Zimbabwe’s ruling Zanu-PF is in the eye of a storm after introducing radical constitutional reforms that mirror Kenya’s botched Building Bridges Initiative (BBI) in an attempt to consolidate power and extend President Emmerson Mnangagwa’s rule.
Just like Kenya’s BBI by ex-President Uhuru Kenyatta and former Prime Minister Raila Odinga, Zimbabwe’s Breaking Barriers Initiative (BBI) seeks to address “political instability and perennial electoral conflicts” through constitutional restructuring.
Proponents say the BBI seeks to fix elections and their perennially disputed outcomes, winner-takes-all politics in and across parties, governance processes and public service systems.
In some of its controversial proposals, Zanu-PF seeks to extend presidential terms from five years to seven, a move that will effectively delay the presidential election from 2028 to 2030.
It also seeks to alter the choosing of the president by replacing direct election by voters with parliamentary selection.

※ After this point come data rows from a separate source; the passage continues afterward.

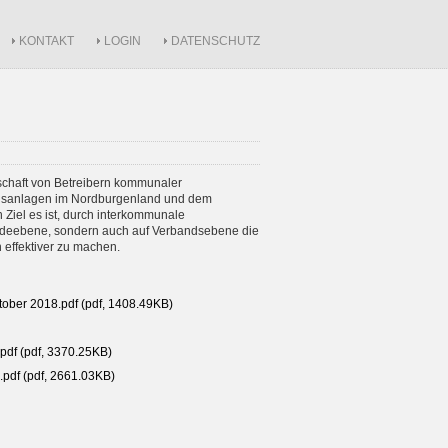
KONTAKT
LOGIN
DATENSCHUTZ
schaft von Betreibern kommunaler
ngsanlagen im Nordburgenland und dem
Ziel es ist, durch interkommunale
ndeebene, sondern auch auf Verbandsebene die
h effektiver zu machen.
ktober 2018.pdf (pdf, 1408.49KB)
.pdf (pdf, 3370.25KB)
.pdf (pdf, 2661.03KB)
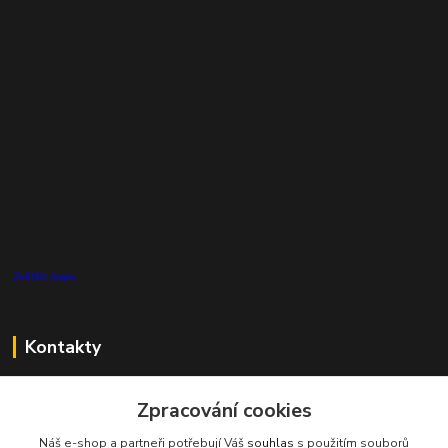
Zvětšit mapu
Kontakty
Zákaznická podpora Pro Eco System a.s.
+420 727 808 115
Zpracování cookies
(Po-Pá, 7-15 hod.)
Náš e-shop a partneři potřebují Váš
souhlas
s použitím souborů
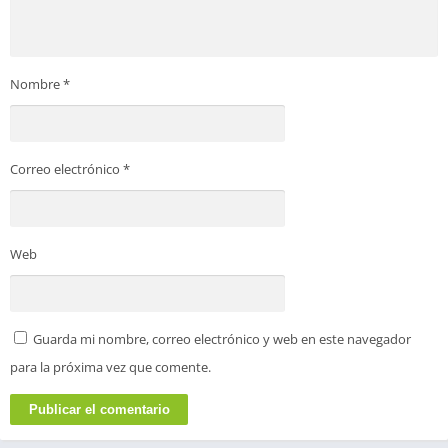
Nombre
*
Correo electrónico
*
Web
Guarda mi nombre, correo electrónico y web en este navegador
para la próxima vez que comente.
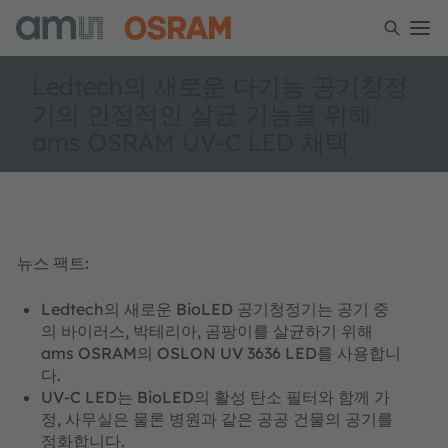
Ledtech의 새로운 다기능 공기청정
기의 안정적인 살균 기능을 위해
ams OSRAM UV-C LED 채택
뉴스 팩트:
Ledtech의 새로운 BioLED 공기청정기는 공기 중
의 바이러스, 박테리아, 곰팡이를 살균하기 위해
ams OSRAM의 OSLON UV 3636 LED를 사용합니
다.
UV-C LED는 BioLED의 활성 탄소 필터와 함께 가
정, 사무실은 물론 병원과 같은 공공 건물의 공기를
정화합니다.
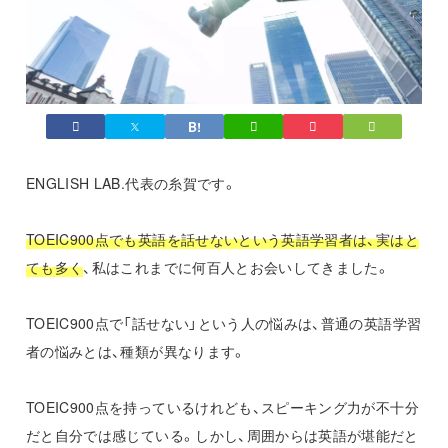
ENGLISH LAB.代表の糸賀です。
TOEIC900点でも英語を話せないという英語学習者は、実はと
ても多く
、私はこれまでに何百人とお会いしてきました。
TOEIC900点で「話せない」という人の悩みは、普通の英語学習
者の悩みとは、種類が異なります。
TOEIC900点を持っているけれども、スピーキング力が不十分
だと自分では感じている。しかし、周囲からは英語が堪能だと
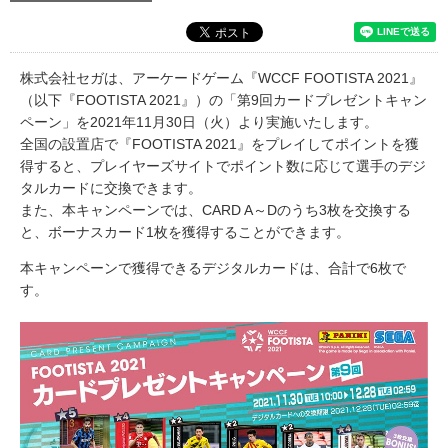
株式会社セガは、アーケードゲーム『WCCF FOOTISTA 2021』
（以下『FOOTISTA 2021』）の「第9回カードプレゼントキャン
ペーン」を2021年11月30日（火）より実施いたします。
全国の設置店で『FOOTISTA 2021』をプレイしてポイントを獲
得すると、プレイヤーズサイトでポイント数に応じて選手のデジ
タルカードに交換できます。
また、本キャンペーンでは、CARD A～Dのうち3枚を交換する
と、ボーナスカード1枚を獲得することができます。
本キャンペーンで獲得できるデジタルカードは、合計で6枚で
す。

A joint sitting of Parliament would elect the president under the supervision of the electoral commission or a judge, with the candidate who garners more than half of the valid votes cast declared the winner.
With the Zanu-PF’s majority in Parliament, the proposal could see it maintain its stranglehold in the running of the country. Mr Mnangagwa was elected for his second and final term in office in 2023. If the proposal is implemented, it means he will be in office until 2030 when he turns 88.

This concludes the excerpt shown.